REPUBLIKA.CO.ID, NAYPYITAW -- Pengadilan terhadap pemimpin Myanmar terpilih yang digulingkan militer, Aung San Suu Kyi, dimulai pada Senin (14/6). Persidangan digelar ketika junta militer Myanmar menolak kritik Komisaris Tinggi PBB untuk Hak Asasi Manusia atas penggunaan kekuatan mematikan terhadap pengunjuk rasa.
Suu Kyi akan diadili dengan tuduhan melanggar peraturan virus corona saat berkampanye untuk pemilihan umum pada November lalu. Dia juga menghadapi tuduhan karena memiliki walkie-talkie tanpa izin. Pengacara Suu Kyi mengatakan sidang pertama diperkirakan akan berlangsung hingga akhir Juli.
Suu Kyi juga menghadapi tuduhan lain yang lebih serius termasuk niat untuk menghasut, melanggar undang-undang rahasia resmi, dan tuduhan menerima suap senilai 600 ribu dolar AS dan emas senilai 11,4 kg dari mantan menteri utama Yangon. Tim hukumnya telah membantah tuduhan yang dilayangkan kepada Suu Kyi. Ketua tim pengacara Suu Kyi, Khin Maung Zaw, menyebut tuduhan korupsi terhadap kliennya tidak masuk akal.
Wakil Direktur Asia Human Rights Watch, Phil Robertson, menyebut tuduhan yang dihadapi Suu Kyi adalah palsu dan bermotif politik. "Tuduhan harus dibatalkan dan dia harus dibebaskan segera dan tanpa syarat," ujarnya.
Myanmar berada dalam kekacauan sejak junta merebut kekuasaan pada 1 Februari dan menahan Suu Kyi serta politisi senior lainnya. Hal ini memicu protes harian serta pertempuran antara angkatan bersenjata dan pasukan gerilya etnis minoritas dan milisi.
Pendukung pro-demokrasi turun ke jalan-jalan di kota utama Yangon pada Senin. Mereka meneriakkan "perang revolusioner, kami berpartisipasi". Beberapa aktivis mengatakan mereka berencana untuk melakukan serangkaian pemogokan dan protes pada Senin bertepatan dengan hari ulang tahun Che Guevara, seorang revolusioner Amerika Latin yang menjadi ikon internasional setelah kematiannya.

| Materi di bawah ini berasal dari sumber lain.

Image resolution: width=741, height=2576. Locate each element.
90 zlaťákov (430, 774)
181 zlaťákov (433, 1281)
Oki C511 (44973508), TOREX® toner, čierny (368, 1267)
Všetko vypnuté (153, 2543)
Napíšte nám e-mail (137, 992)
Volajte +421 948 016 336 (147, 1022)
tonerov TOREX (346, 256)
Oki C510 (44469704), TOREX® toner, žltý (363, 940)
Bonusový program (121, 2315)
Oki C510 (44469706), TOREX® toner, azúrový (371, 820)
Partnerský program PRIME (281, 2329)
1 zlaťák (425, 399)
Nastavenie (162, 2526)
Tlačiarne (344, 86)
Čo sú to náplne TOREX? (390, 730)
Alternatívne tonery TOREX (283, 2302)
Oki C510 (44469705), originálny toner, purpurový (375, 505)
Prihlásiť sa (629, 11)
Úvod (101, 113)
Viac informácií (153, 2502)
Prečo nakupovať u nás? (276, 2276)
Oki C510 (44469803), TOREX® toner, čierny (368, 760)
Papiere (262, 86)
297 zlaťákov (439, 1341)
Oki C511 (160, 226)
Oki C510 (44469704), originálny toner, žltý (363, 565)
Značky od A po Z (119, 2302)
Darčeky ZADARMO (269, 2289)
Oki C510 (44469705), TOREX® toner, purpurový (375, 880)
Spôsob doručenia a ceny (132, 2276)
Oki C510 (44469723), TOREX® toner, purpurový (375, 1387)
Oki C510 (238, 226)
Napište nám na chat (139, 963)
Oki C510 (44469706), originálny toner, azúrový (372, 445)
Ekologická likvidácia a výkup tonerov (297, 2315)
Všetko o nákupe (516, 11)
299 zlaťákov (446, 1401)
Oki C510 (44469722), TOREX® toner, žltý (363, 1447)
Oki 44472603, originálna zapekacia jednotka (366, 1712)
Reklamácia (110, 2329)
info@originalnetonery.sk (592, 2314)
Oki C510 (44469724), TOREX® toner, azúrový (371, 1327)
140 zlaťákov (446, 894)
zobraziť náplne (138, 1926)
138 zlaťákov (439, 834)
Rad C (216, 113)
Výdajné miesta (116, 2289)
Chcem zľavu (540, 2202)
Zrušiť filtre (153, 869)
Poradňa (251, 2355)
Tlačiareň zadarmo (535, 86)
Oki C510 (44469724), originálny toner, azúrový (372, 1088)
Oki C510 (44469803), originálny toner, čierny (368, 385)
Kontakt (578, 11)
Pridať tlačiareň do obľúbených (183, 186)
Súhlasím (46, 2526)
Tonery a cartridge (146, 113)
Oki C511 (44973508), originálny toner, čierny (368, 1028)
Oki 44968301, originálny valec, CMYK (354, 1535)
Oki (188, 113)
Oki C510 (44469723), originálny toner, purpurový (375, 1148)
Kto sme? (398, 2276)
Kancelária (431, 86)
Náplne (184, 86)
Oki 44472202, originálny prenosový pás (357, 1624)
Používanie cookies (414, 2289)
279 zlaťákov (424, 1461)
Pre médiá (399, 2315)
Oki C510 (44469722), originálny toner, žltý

Menurut Asosiasi Bantuan untuk Tahanan Politik, sedikitnya 862 orang telah meninggal dalam aksi protes sejak kudeta. Komisaris Tinggi PBB untuk Hak Asasi Manusia Michelle Bachelet pada Jumat (11/6) mengatakan kekerasan di Myanmar telah meningkat. Dia mengutuk penggunaan senjata berat oleh tentara terhadap warga sipil.
Bachelet mengatakan junta tidak menunjukkan kesediaan untuk menerapkan konsensus lima poin yang disepakati dengan ASEAN pada April, untuk menghentikan kekerasan dan memulai dialog. Dalam siaran pers, Kementerian Luar Negeri Myanmar yang dipimpin junta menolak pernyataan Bachelet serta mempertanyakan keakuratan dan ketidakberpihakan laporan tersebut.
"Laporan itu tidak menyebutkan atau mengutuk tindakan sabotase dan terorisme yang dilakukan oleh asosiasi dan kelompok teroris yang melanggar hukum serta penderitaan dan kematian pasukan keamanan," kata Kementeriam Luar Negeri Myanmar.